> **WORK TASK**:
Your reply should be the records below, duplicated exactly, with any picture removed.

> **MATERIAL FOR THIS TASK**:
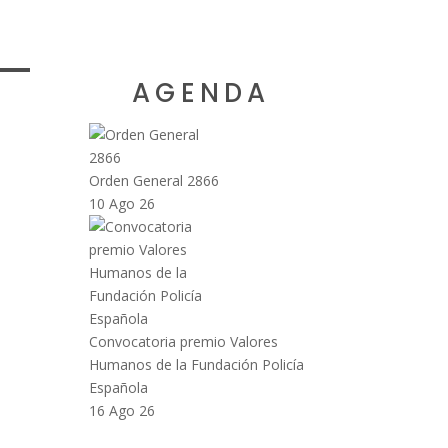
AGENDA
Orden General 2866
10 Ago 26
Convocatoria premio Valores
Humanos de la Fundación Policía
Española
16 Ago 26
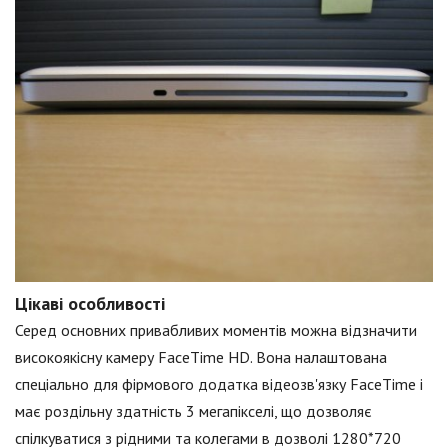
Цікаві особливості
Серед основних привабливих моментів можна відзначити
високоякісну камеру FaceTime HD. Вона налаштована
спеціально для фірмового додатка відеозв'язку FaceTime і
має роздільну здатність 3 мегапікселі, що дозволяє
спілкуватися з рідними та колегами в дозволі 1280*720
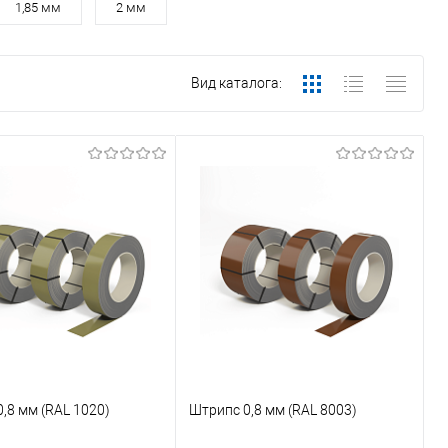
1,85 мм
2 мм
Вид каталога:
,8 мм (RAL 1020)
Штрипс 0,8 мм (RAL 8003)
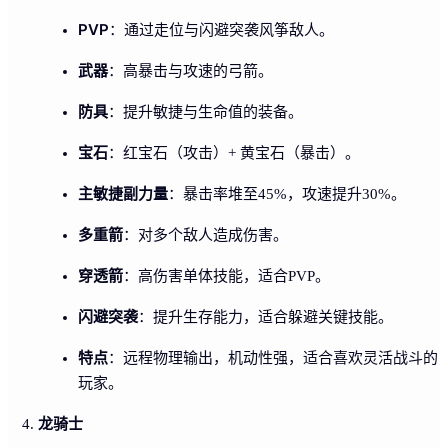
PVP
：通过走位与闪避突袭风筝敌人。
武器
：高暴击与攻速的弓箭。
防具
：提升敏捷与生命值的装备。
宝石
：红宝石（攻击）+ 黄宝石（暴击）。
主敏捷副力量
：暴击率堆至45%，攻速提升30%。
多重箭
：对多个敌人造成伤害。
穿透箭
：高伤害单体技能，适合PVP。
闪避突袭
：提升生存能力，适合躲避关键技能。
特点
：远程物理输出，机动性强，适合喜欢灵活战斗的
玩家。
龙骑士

> **RESPONSE AREA**:
AGENDA
Orden General 2866
10 Ago 26
Convocatoria premio Valores
Humanos de la Fundación Policía
Española
16 Ago 26
Цікаві особливості
Серед основних привабливих моментів можна відзначити
високоякісну камеру FaceTime HD. Вона налаштована
спеціально для фірмового додатка відеозв'язку FaceTime і
має роздільну здатність 3 мегапікселі, що дозволяє
спілкуватися з рідними та колегами в дозволі 1280*720
1,85 мм
2 мм
Вид каталога:
,8 мм (RAL 1020)
Штрипс 0,8 мм (RAL 8003)
PVP
：通过走位与闪避突袭风筝敌人。
武器
：高暴击与攻速的弓箭。
防具
：提升敏捷与生命值的装备。
宝石
：红宝石（攻击）+ 黄宝石（暴击）。
主敏捷副力量
：暴击率堆至45%，攻速提升30%。
多重箭
：对多个敌人造成伤害。
穿透箭
：高伤害单体技能，适合PVP。
闪避突袭
：提升生存能力，适合躲避关键技能。
特点
：远程物理输出，机动性强，适合喜欢灵活战斗的
玩家。
龙骑士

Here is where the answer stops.